HOW THIS STUDY MIGHT AFFECT RESEARCH, PRACTICE OR POLICY
For research, our results contribute to the growing emphasis on evaluating implementation outcomes in addition to conventional quality of care and patient outcomes. For practice, our case study demonstrates that a virtual QIC format is an acceptable and useful alternative to an in-person QIC format. Adaptations can be made for independent practices within a CIN that result in a successful virtual QIC.
Introduction
Quality improvement collaboratives (QICs) facilitate practice change to improve care delivery in healthcare settings. QICs are structured learning initiatives with multiple practices where interdisciplinary QI teams provide: ongoing training and feedback; a model for improvement with measurable targets; guidance on small tests of change; structured activities; and opportunities for cross-site learning and communication.1 2 For QICs involving primary care practices, common performance metrics include chronic health conditions (eg, diabetes, depression)1–3 and preventive services (eg, immunisations, cancer screening).4–7 Despite high-quality evidence (ie, randomised clinical trials) for QIC effectiveness on care delivery and patient outcomes still being nascent,1 8 QICs remain a popular improvement approach.

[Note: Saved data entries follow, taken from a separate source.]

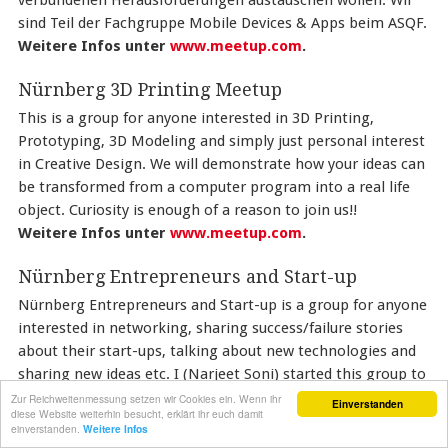
verbundenen Herausforderungen austauschen wollen. Wir
sind Teil der Fachgruppe Mobile Devices & Apps beim ASQF.
Weitere Infos unter
www.meetup.com
.
Nürnberg 3D Printing Meetup
This is a group for anyone interested in 3D Printing,
Prototyping, 3D Modeling and simply just personal interest
in Creative Design. We will demonstrate how your ideas can
be transformed from a computer program into a real life
object. Curiosity is enough of a reason to join us!!
Weitere Infos unter
www.meetup.com
.
Nürnberg Entrepreneurs and Start-up
Nürnberg Entrepreneurs and Start-up is a group for anyone
interested in networking, sharing success/failure stories
about their start-ups, talking about new technologies and
sharing new ideas etc. I (Narjeet Soni) started this group to
meet other entrepreneurs and technology enthusiasts. It’s
Zur Reichweitenmessung setzen wir Cookies ein. Wenn ihr
Einverstanden
diese Website weiterhin besucht, erklärt ihr euch damit
a relaxed opportunity for inspiring entrepreneurs and start
einverstanden.
Weitere Infos
ups as well as investors to meet each other in Nürnberg.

Although virtual QIC models were explored before COVID-19,9–11 in-person QIC models have been the focus of most prior evaluations.1 8 12 QIC evaluations are expanding beyond quality-of-care measures to include explanations of ‘how’ and ‘why’ QICs achieve results. Systematic reviews of mechanisms of change13 have found that QIC activities can improve healthcare professionals’ capacity to develop improvement processes and modify clinical workflows. However, feedback mechanisms, leadership engagement and access to best practice examples are needed.1 8 12 Strategies addressing readiness, education, support, monitoring and communication have also been used in QICs.14 15 Rohweder et al16 used an implementation science-informed, mixed-methods approach to examine cancer screening outcomes in a QIC for community health centres. They documented QIC engagement and implementation of QI tools, along with higher rates of colorectal cancer screening,16 illustrating how concepts from implementation science can deepen the understanding of what makes QICs effective.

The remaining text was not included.